Я устроился в глубокой люльке, похожей на кожаное кресло. Виталий поставил футляр с аккордеоном мне на колени. Тяжесть обрушилась на бедра, пригвоздив к месту.
— Держи крепче, — сказал он, и в его голосе впервые прозвучала не удаль, а что-то вроде предупреждения.
Я вцепился в ручку футляра одной рукой. Другой — ухватился за холодный поручень люльки. Трость пристроил сбоку, между ногой и бортом. Не выпадет. Не должна.
— Молодца, — похвалил капитан, уже сидя в седле, заводил двигатель. — От винта!
«Цюндапп» завелся не с первого раза. Не со второго. Он взревел с третьей попытки, и этот рев разорвал тишину улочки, где-то вдали залаяла собака. Даже немецкая работа в чужих руках может капризничать.

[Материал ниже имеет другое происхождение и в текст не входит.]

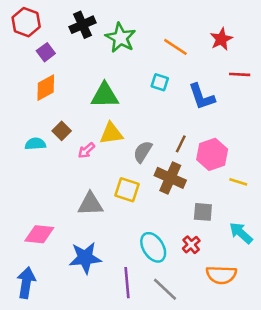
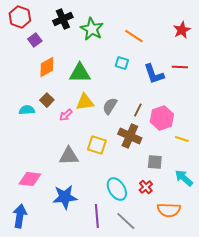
red star: (221, 39) -> (182, 30), moved
red line: (240, 74) -> (180, 67), moved
orange diamond: (46, 88) -> (47, 67), moved
gray semicircle: (143, 152) -> (110, 106), moved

Мы рванули с места, и улочка поплыла навстречу, превратившись в мелькание темных стен, спящих окон, одиноких фонарей, от которых мы уплывали, как от маяков. Мы мчались. Ну, по сравнению с пешим ходом — определенно мчались. Каждую выбоину, каждую щель между булыжниками я чувствовал всем телом. Не Прага, ох, не Прага! Здесь мостовые не целовали колеса, они кусали их, и эта тряска отдавалась в зубах знакомой, окопной болью. Вдруг, без предупреждения, Виталий сбавил ход. Рев мотора снизился до урчания. Он свернул в узкий, совсем уже неприметный проулок, больше похожий на трещину между двумя мирами. Фонарей здесь не было вовсе. Только высокие, слепые заборы и запах сорной травы.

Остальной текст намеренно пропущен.